Sulfide all-solid-state lithium-ion batteries represent one of the most promising energy storage technologies duo to higher safety and ionic conductivities. To further improve its energy density and application, high-voltage LiNi_0.5Mn_1.5O₄ (LNMO) spinel cathode is highly desirable due to its high energy density, low cost, environmental friendliness and Co-free nature. However, sulfide solid electrolyte is not compatible with LNMO cathode, for which issue the reported solutions majorly focus on surface coating. In this work, we propose an efficient approach to sulfurize LNMO itself for an essentially new LNMOS cathode, which not only suppresses interfacial side-reactions but also improve ionic/electronic conductivity of the cathode. This method ultimately improves the interfacial compatibility and consequently the LNMOS/sulfide all-solid-state-battery performances, including 3 times higher initial discharge capacity and much better reversible cycling stability. Detailed analyses on the interface are performed for in-depth understanding and further development of high-energy-density sulfide all-solid-state batteries using 5V-class spinel cathodes.

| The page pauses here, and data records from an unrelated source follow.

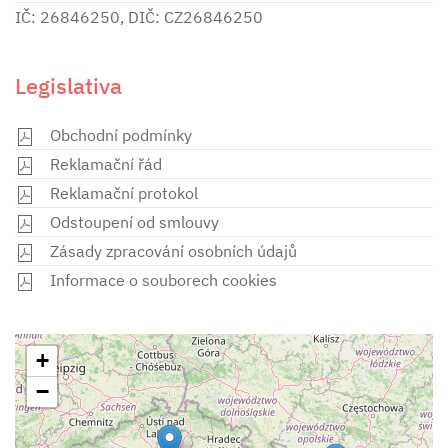
IČ: 26846250, DIČ: CZ26846250
Legislativa
Obchodní podmínky
Reklamační řád
Reklamační protokol
Odstoupení od smlouvy
Zásady zpracování osobních údajů
Informace o souborech cookies
+
−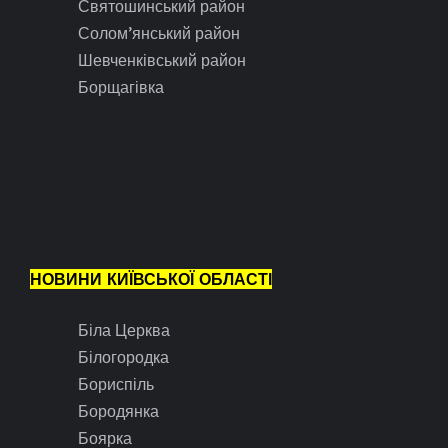
Святошинський район
Солом’янський район
Шевченківський район
Борщагівка
НОВИНИ КИЇВСЬКОЇ ОБЛАСТІ
Біла Церква
Білогородка
Бориспіль
Бородянка
Боярка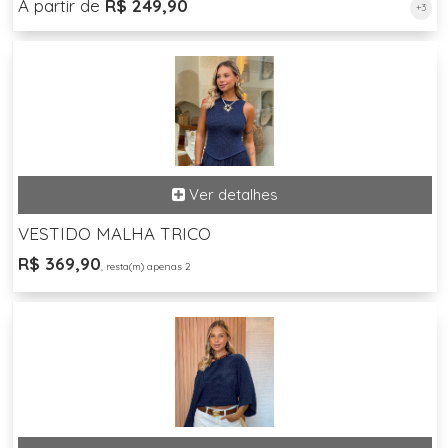
A partir de
R$ 249,90
+3
VESTIDO MALHA TRICO
R$ 369,90
, resta(m) apenas 2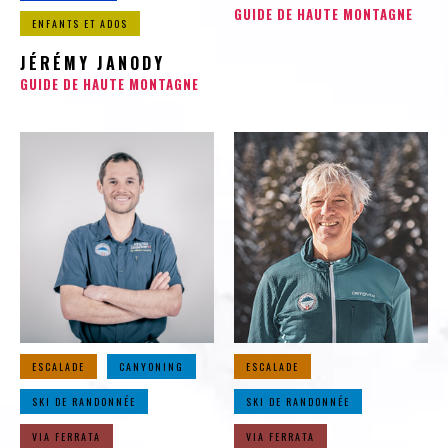
GUIDE DE HAUTE MONTAGNE
ENFANTS ET ADOS
JÉRÉMY JANODY
GUIDE DE HAUTE MONTAGNE
ESCALADE
CANYONING
ESCALADE
SKI DE RANDONNÉE
SKI DE RANDONNÉE
VIA FERRATA
VIA FERRATA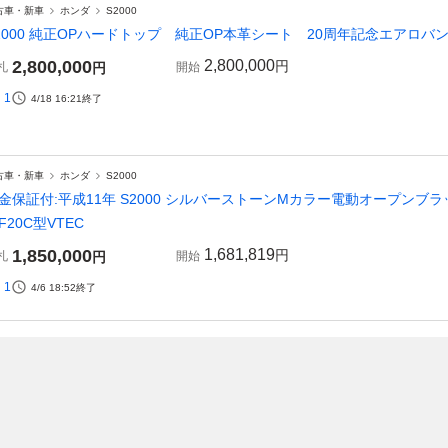
古車・新車
ホンダ
S2000
2000 純正OPハードトップ 純正OP本革シート 20周年記念エアロ
2,800,000
2,800,000
円
札
円
開始
1
4/18 16:21
終了
古車・新車
ホンダ
S2000
金保証付:平成11年 S2000 シルバーストーンMカラー電動オープンブ
F20C型VTEC
1,850,000
1,681,819
円
札
円
開始
1
4/6 18:52
終了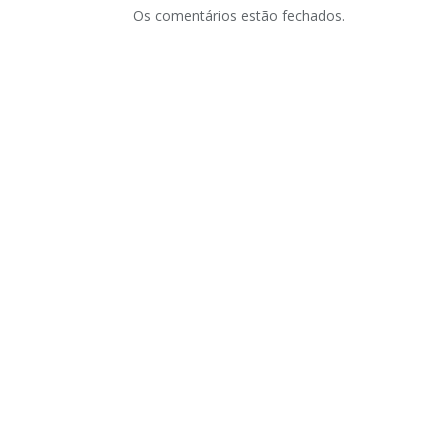
Os comentários estão fechados.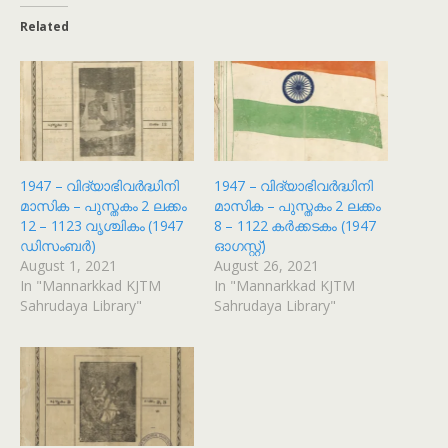
Related
1947 – വിദ്യാഭിവർദ്ധിനി
1947 – വിദ്യാഭിവർദ്ധിനി
മാസിക – പുസ്തകം 2 ലക്കം
മാസിക – പുസ്തകം 2 ലക്കം
12 – 1123 വൃശ്ചികം (1947
8 – 1122 കർക്കടകം (1947
ഡിസംബർ)
ഓഗസ്റ്റ്)
August 1, 2021
August 26, 2021
In "Mannarkkad KJTM
In "Mannarkkad KJTM
Sahrudaya Library"
Sahrudaya Library"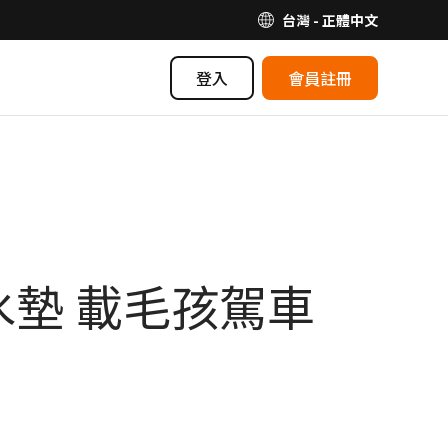
台灣 - 正體中文
登入
會員註冊
墊 載毛孩駕車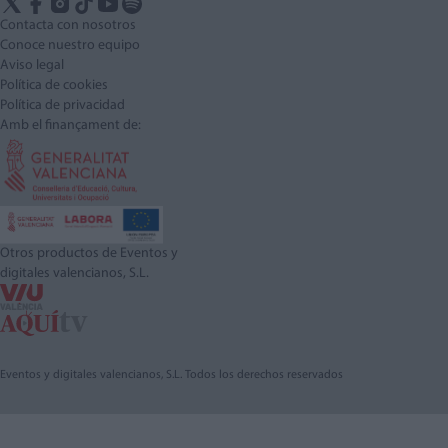
Contacta con nosotros
Conoce nuestro equipo
Aviso legal
Política de cookies
Política de privacidad
Amb el finançament de:
Otros productos de Eventos y
digitales valencianos, S.L.
Eventos y digitales valencianos, S.L. Todos los derechos reservados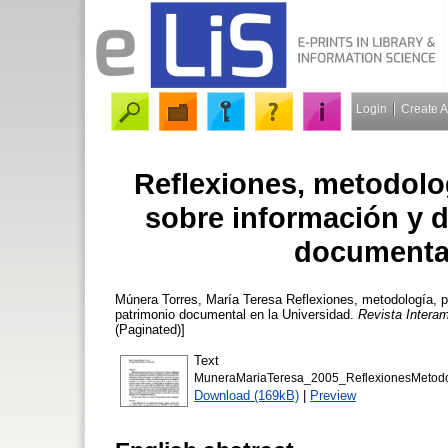
Login
Create 
Reflexiones, metodolo
sobre información y 
documental
Múnera Torres, María Teresa
Reflexiones, metodología, p
patrimonio documental en la Universidad.
Revista Interam
(Paginated)]
Text
MuneraMariaTeresa_2005_ReflexionesMetodo
Download (169kB)
|
Preview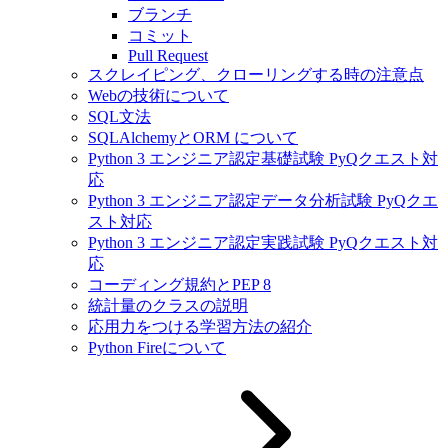
ブランチ
コミット
Pull Request
スクレイピング、クローリングする時の注意点
Webの技術について
SQL文法
SQLAlchemyとORM について
Python 3 エンジニア認定基礎試験 PyQクエスト対
応
Python 3 エンジニア認定データ分析試験 PyQクエ
スト対応
Python 3 エンジニア認定実践試験 PyQクエスト対
応
コーディング規約とPEP 8
統計量のクラスの説明
応用力をつける学習方法の紹介
Python Fireについて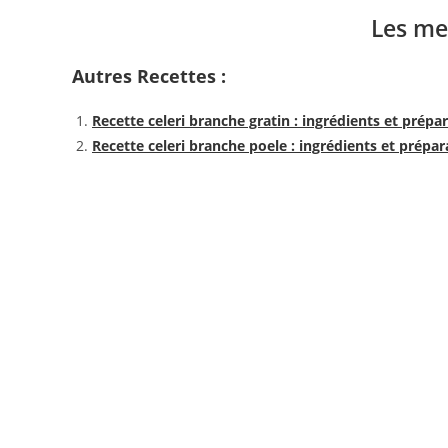
Les me
Autres Recettes :
Recette celeri branche gratin : ingrédients et prépa
Recette celeri branche poele : ingrédients et prépar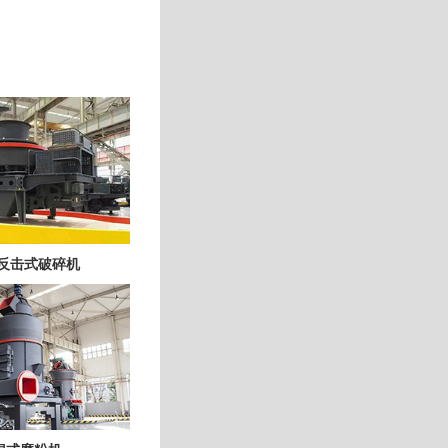
X 反击式破碎机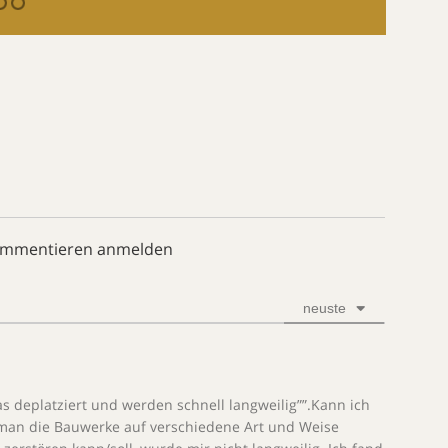
ommentieren anmelden
neuste
s deplatziert und werden schnell langweilig””.Kann ich
 man die Bauwerke auf verschiedene Art und Weise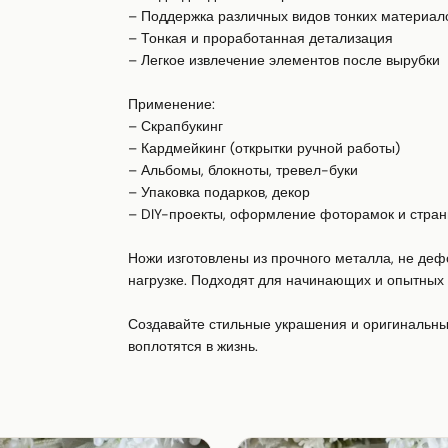
– Поддержка различных видов тонких материалов
– Тонкая и проработанная детализация

– Легкое извлечение элементов после вырубки

Применение:

– Скрапбукинг

– Кардмейкинг (открытки ручной работы)

– Альбомы, блокноты, тревел-буки

– Упаковка подарков, декор

– DIY-проекты, оформление фоторамок и стран
Ножи изготовлены из прочного металла, не деф
нагрузке. Подходят для начинающих и опытных 
Создавайте стильные украшения и оригинальные
воплотятся в жизнь.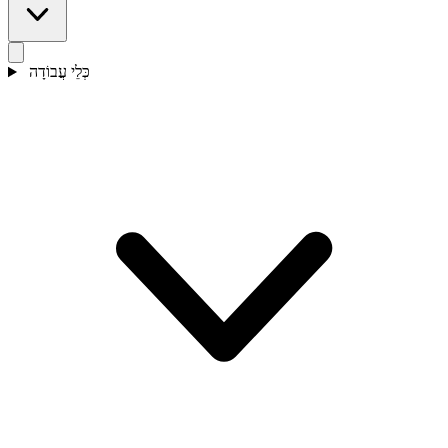
כְּלֵי עֲבוֹדָה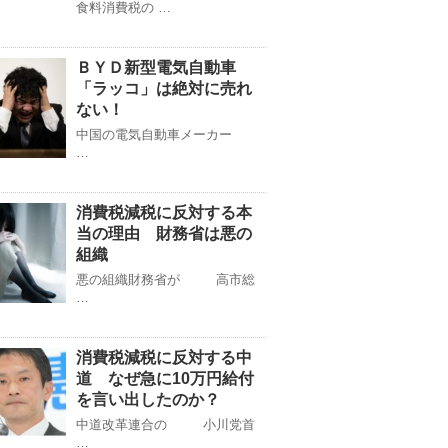
食料消費税の …
ＢＹＤ新型電気自動車
「ラッコ」は絶対に売れ
ない！
中国の電気自動車メーカー
…
消費税減税に反対する本
当の理由 財務省は悪の
組織
悪の組織財務省が 高市総
…
消費税減税に反対する中
道 なぜ急に10万円給付
を言い出したのか？
中道改革連合の 小川党首
…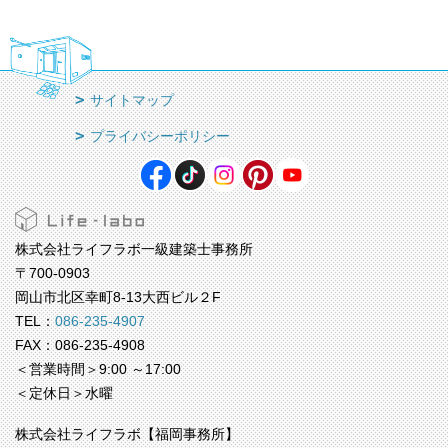
サイトマップ
プライバシーポリシー
株式会社ライフラボ一級建築士事務所
〒700-0903
岡山市北区幸町8-13大西ビル２F
TEL：
086-235-4907
FAX：086-235-4908
＜営業時間＞9:00 ～17:00
＜定休日＞水曜
株式会社ライフラボ【福岡事務所】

由于具有更高的安全性和离子电导率，硫化物全固态锂离子电池代表了最有前途的储能技术之一。为进一步提高其能量密度和应用，高压LiNi _0.5 Mn _1.5 O ₄（LNMO）尖晶石阴极由于其高能量密度、低成本、环境友好和无钴性质而备受青睐。然而，硫化物固体电解质与 LNMO 正极不兼容，对此问题报道的解决方案主要集中在表面涂层上。在这项工作中，我们提出了一种有效的方法来硫化 LNMO 本身，用于基本上新的 LNMOS 阴极，这不仅可以抑制界面副反应，还可以提高阴极的离子/电子电导率。这种方法最终提高了界面兼容性，从而提高了 LNMOS/硫化物全固态电池的性能，包括提高 3 倍的初始放电容量和更好的可逆循环稳定性。